*Task to carry out*. In the records below, find the line containing "Image resolution: width=717", then print it and every following line exactly, through the last, without pictures.
====
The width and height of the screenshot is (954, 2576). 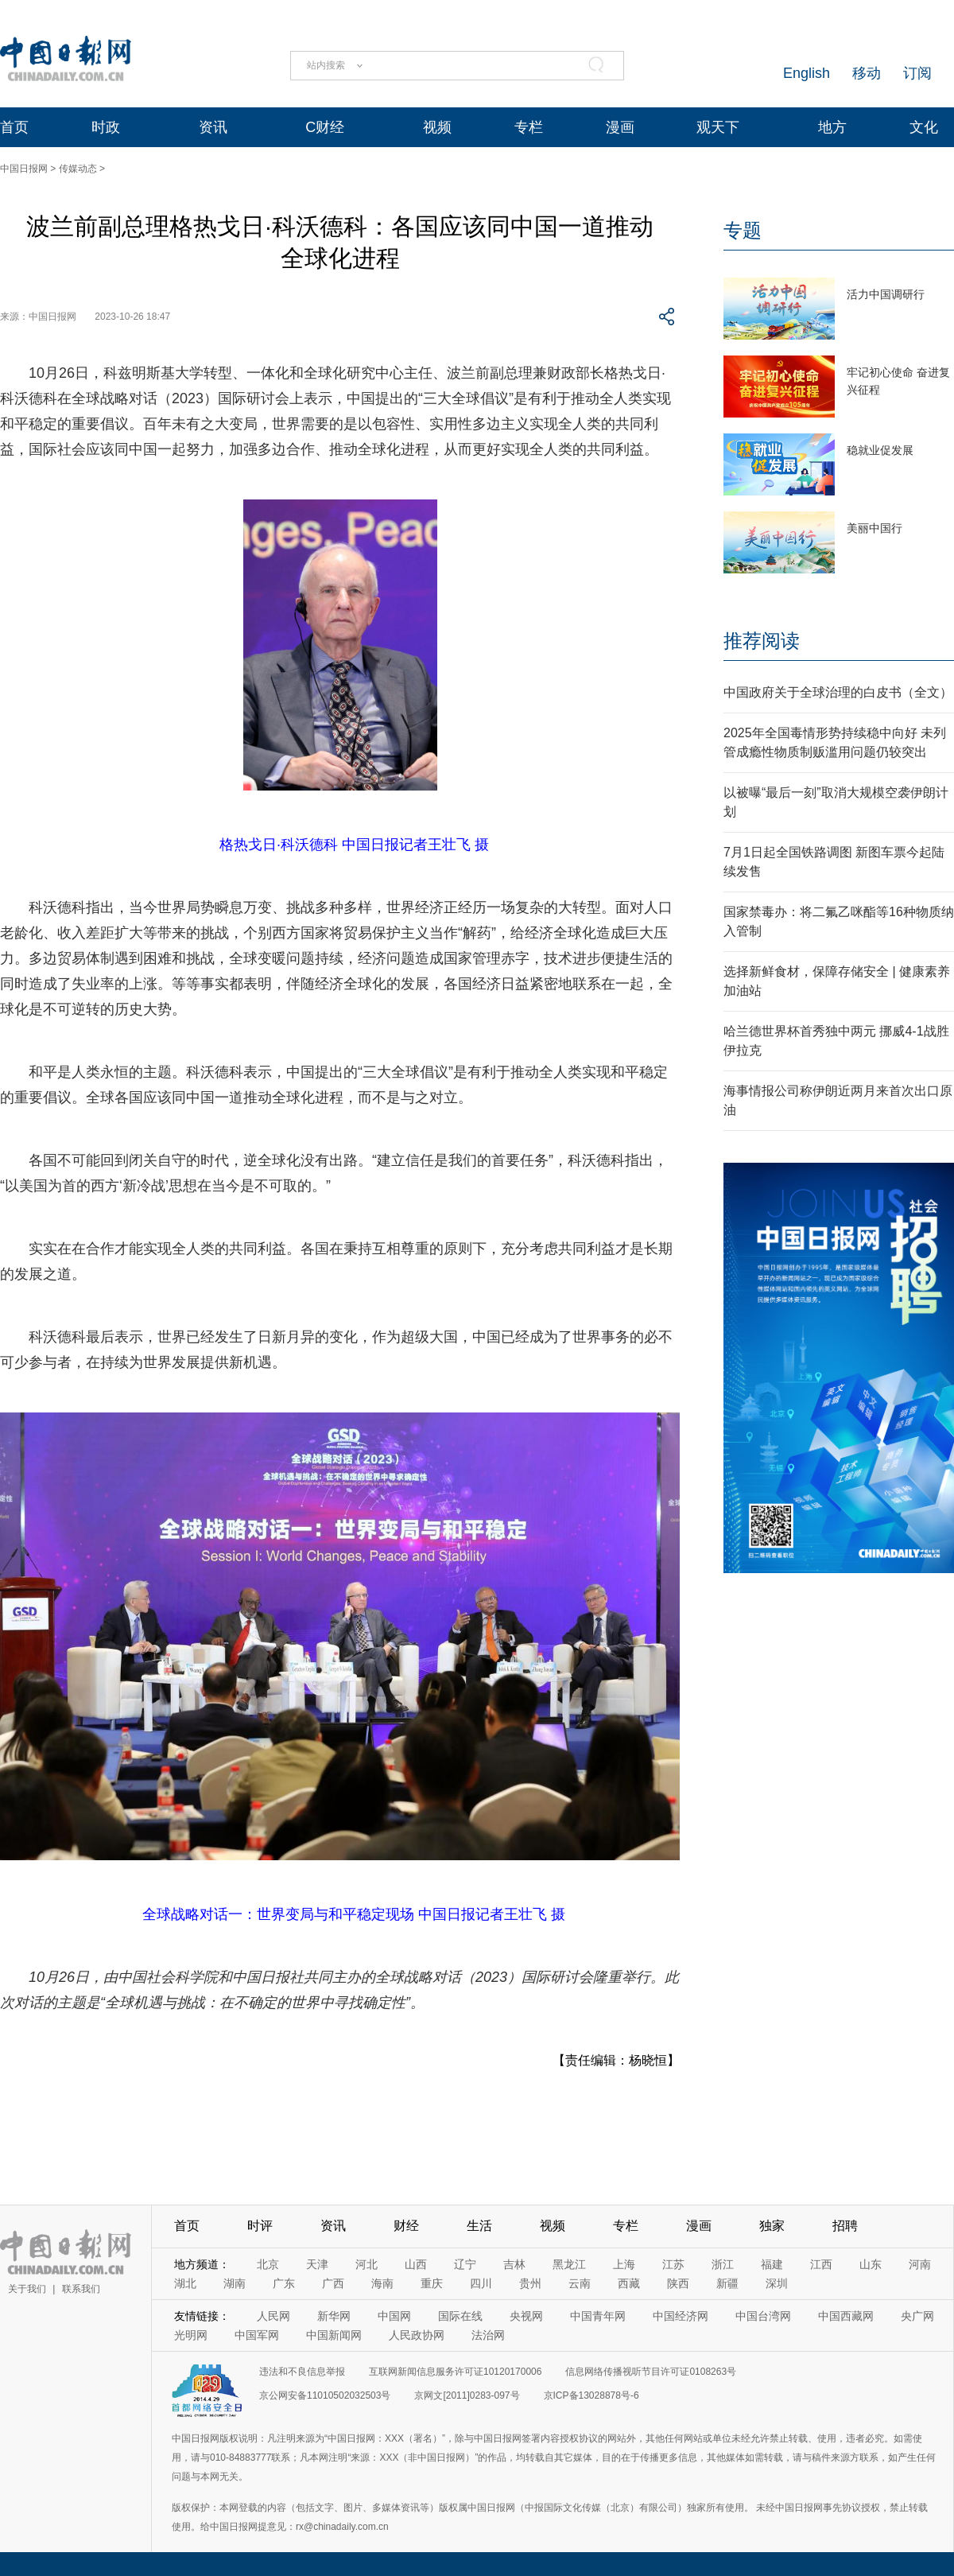 What do you see at coordinates (27, 2288) in the screenshot?
I see `关于我们` at bounding box center [27, 2288].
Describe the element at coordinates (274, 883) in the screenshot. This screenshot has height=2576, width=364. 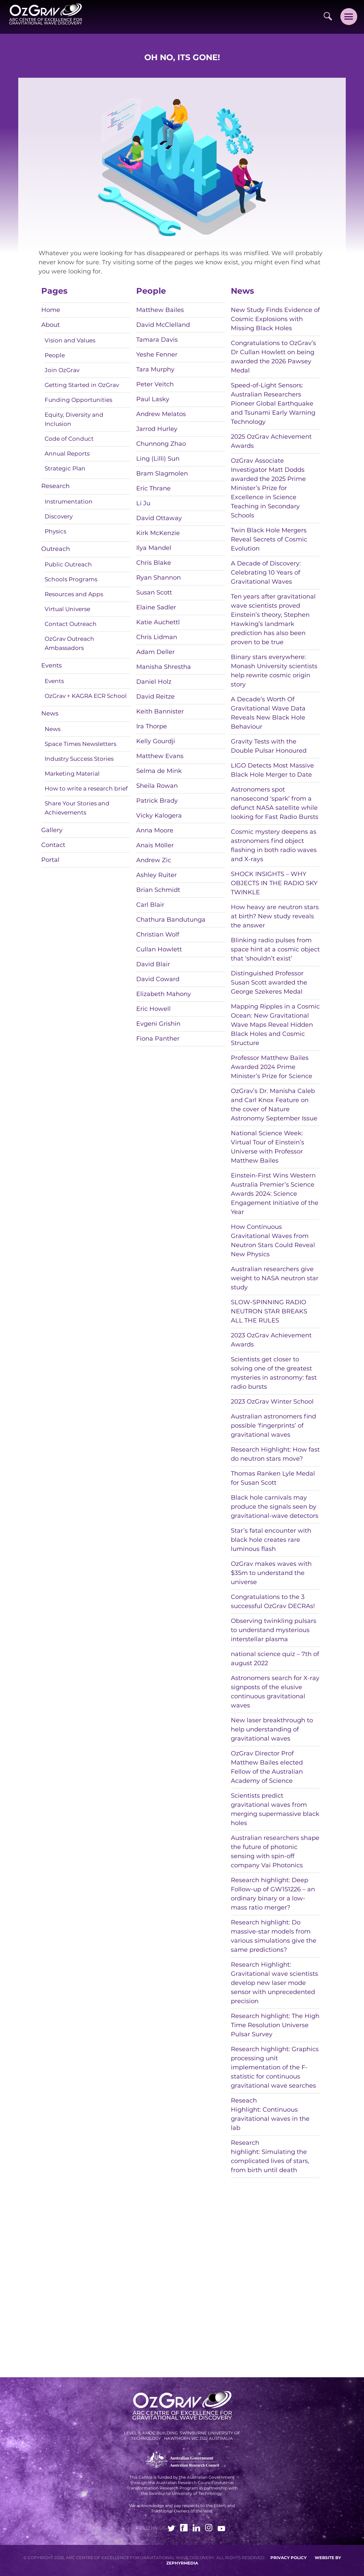
I see `SHOCK INSIGHTS – WHY OBJECTS IN THE RADIO SKY TWINKLE` at that location.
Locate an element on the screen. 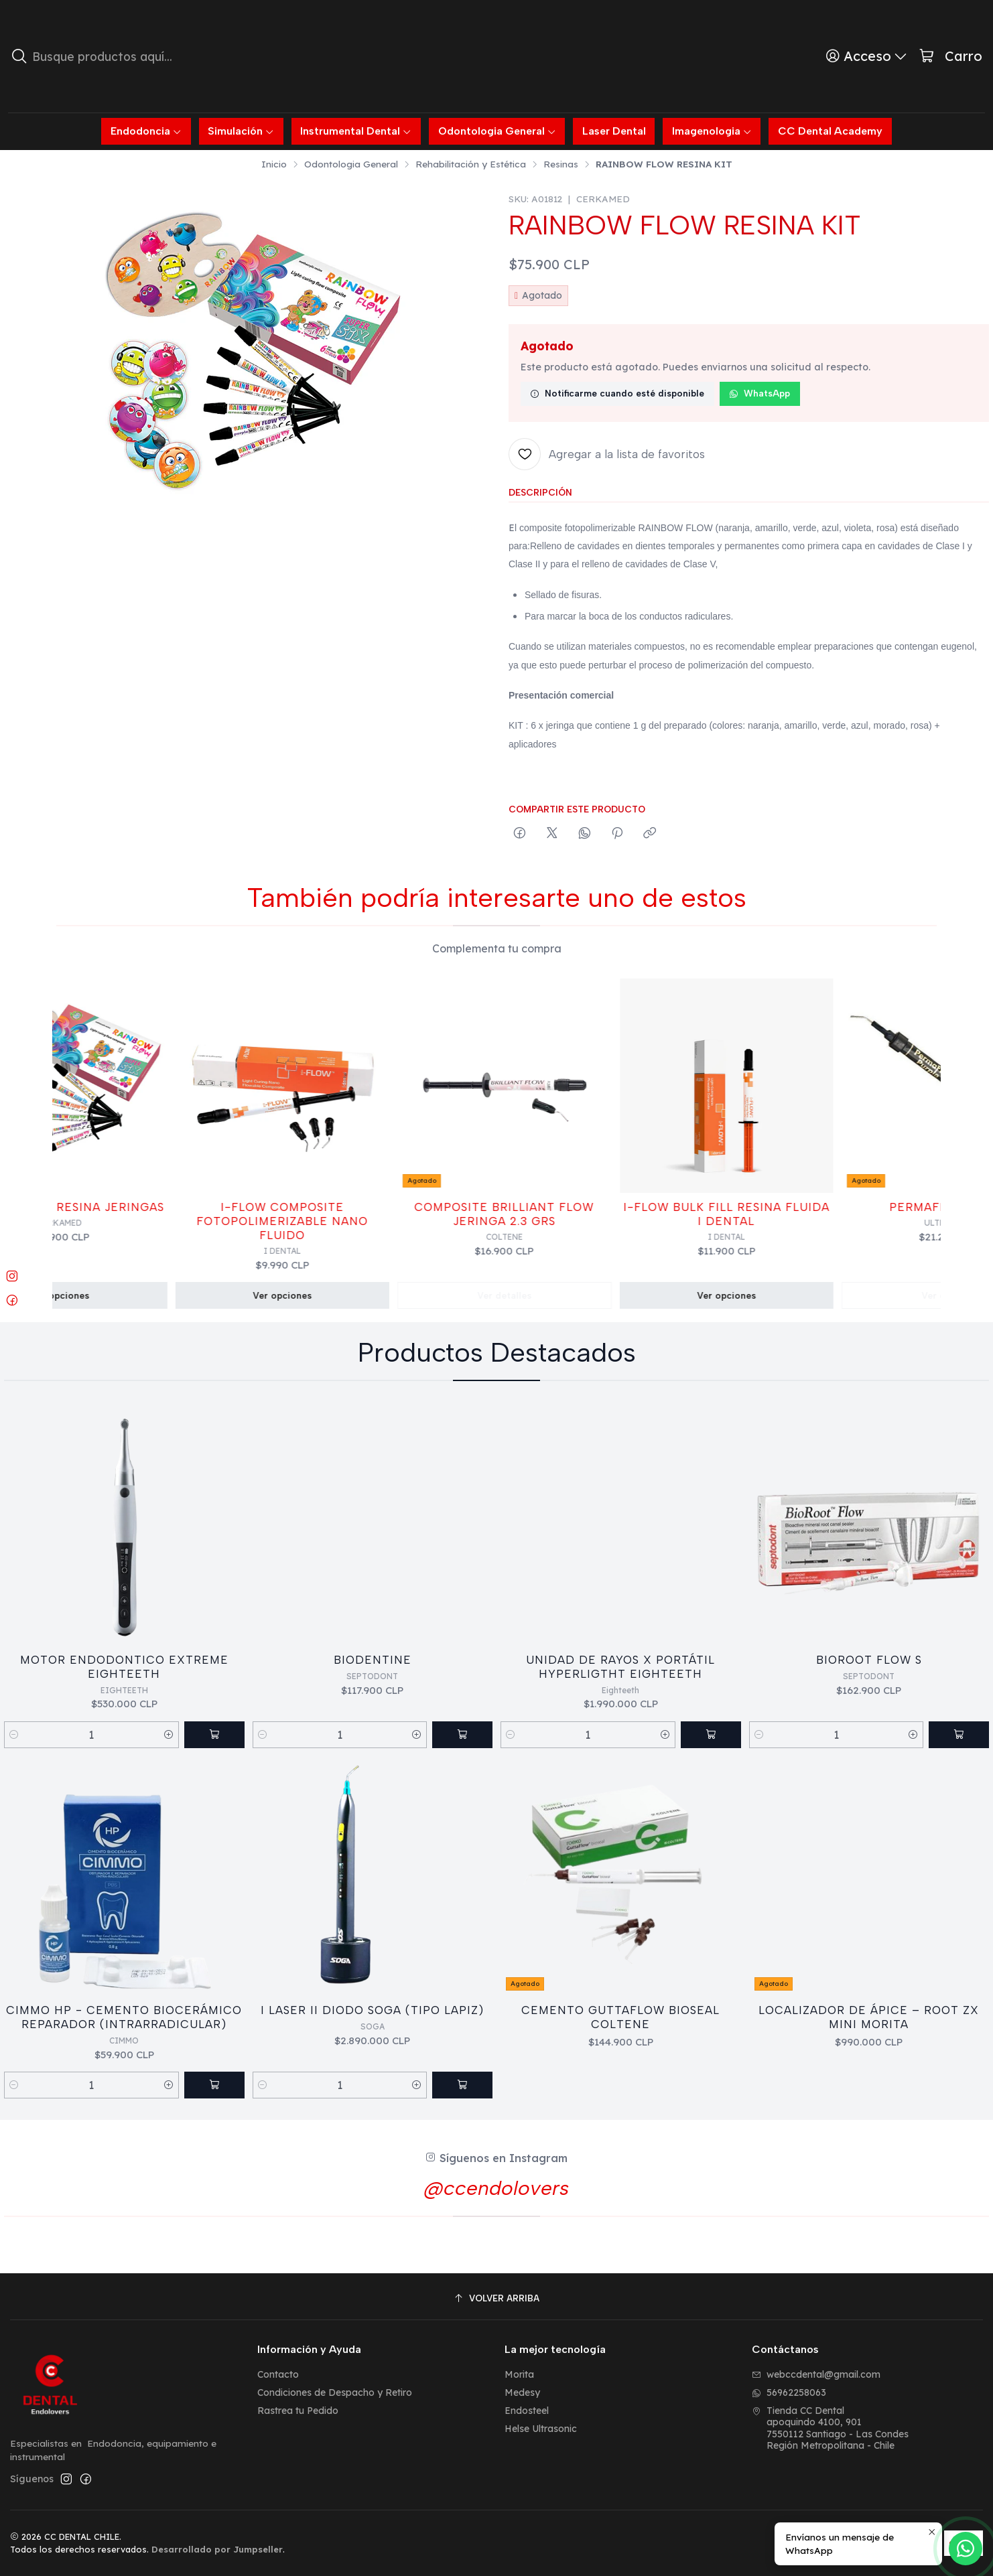 This screenshot has height=2576, width=993. Odontologia General is located at coordinates (351, 164).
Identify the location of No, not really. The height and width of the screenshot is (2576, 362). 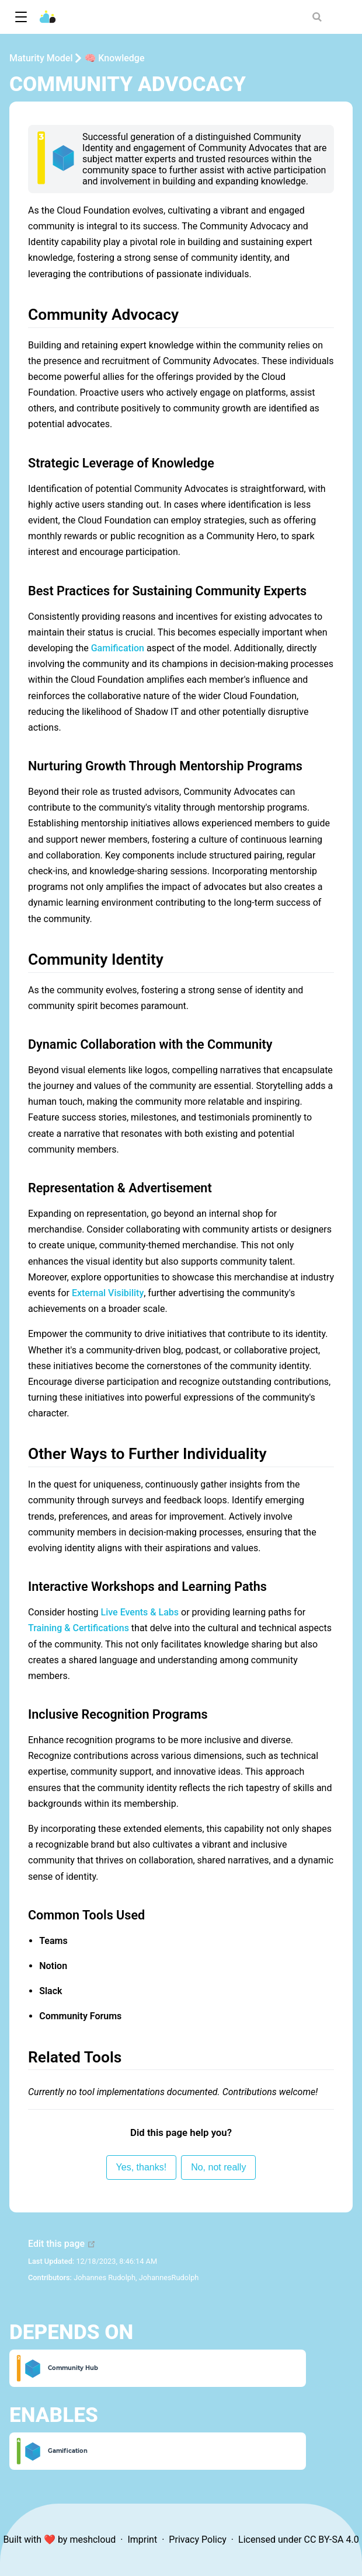
(218, 2167).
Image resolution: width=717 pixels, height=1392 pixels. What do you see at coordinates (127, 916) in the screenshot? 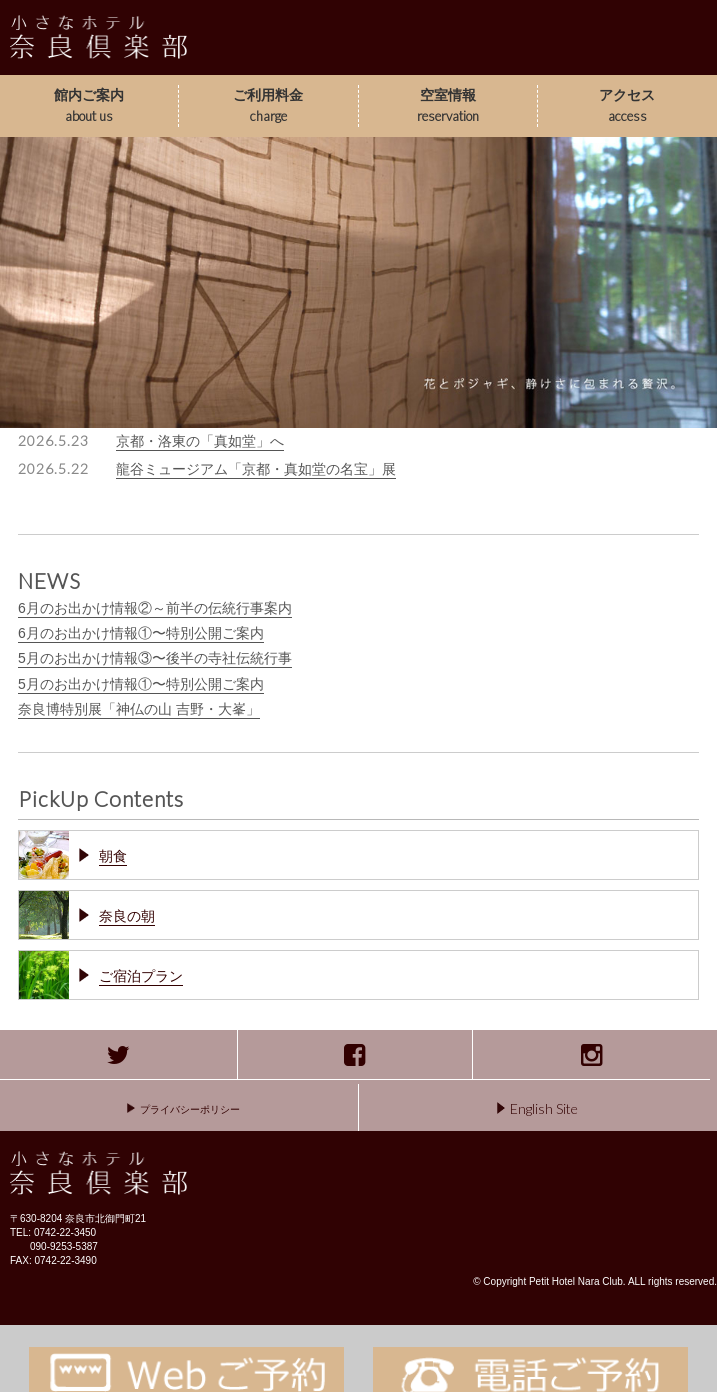
I see `奈良の朝` at bounding box center [127, 916].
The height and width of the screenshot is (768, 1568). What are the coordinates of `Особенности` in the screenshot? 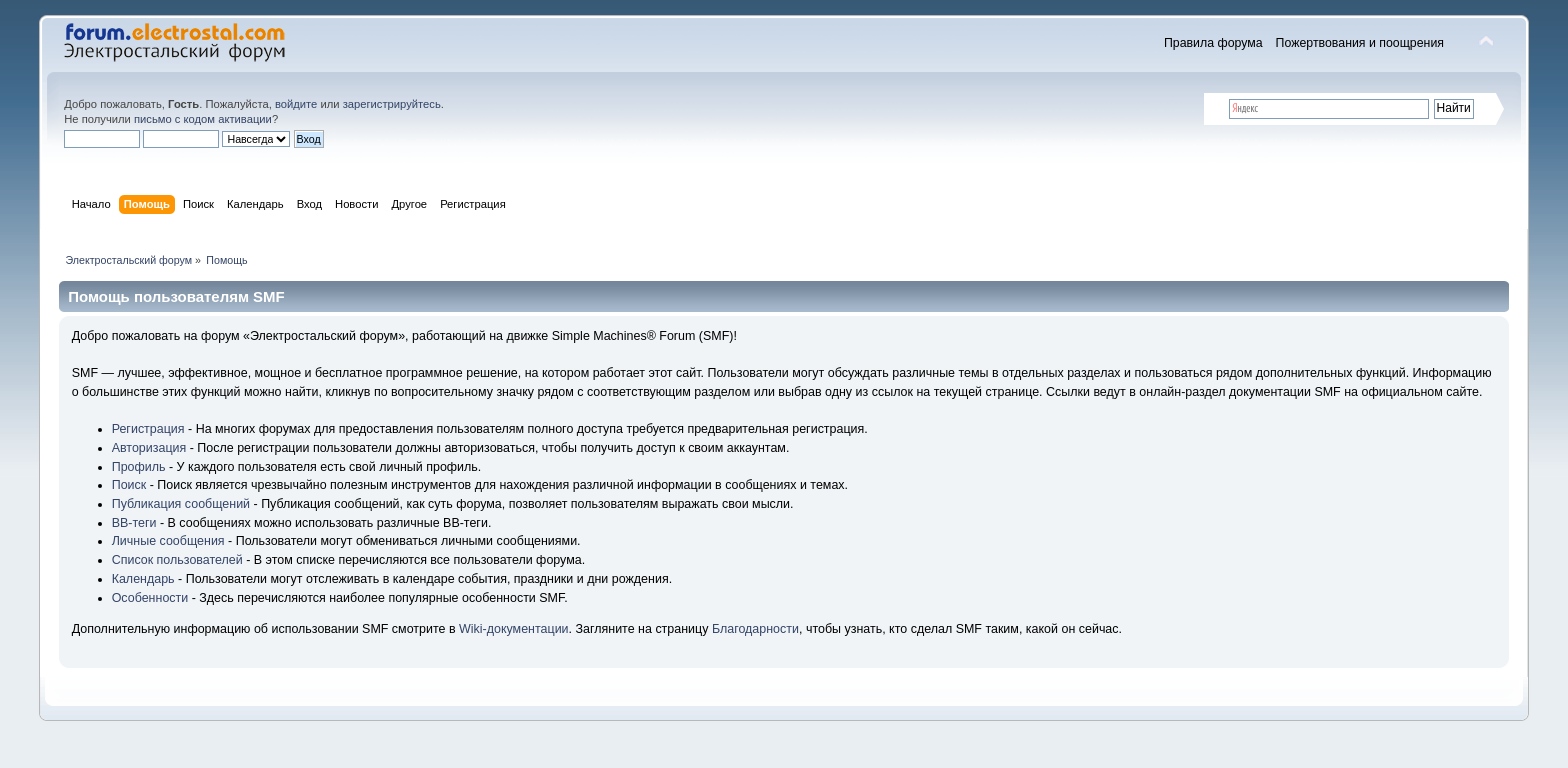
====
*Solution to the problem*.
Image resolution: width=717 pixels, height=1392 pixels. What do you see at coordinates (127, 916) in the screenshot? 
I see `奈良の朝` at bounding box center [127, 916].
The height and width of the screenshot is (768, 1568). What are the coordinates of `Особенности` in the screenshot? 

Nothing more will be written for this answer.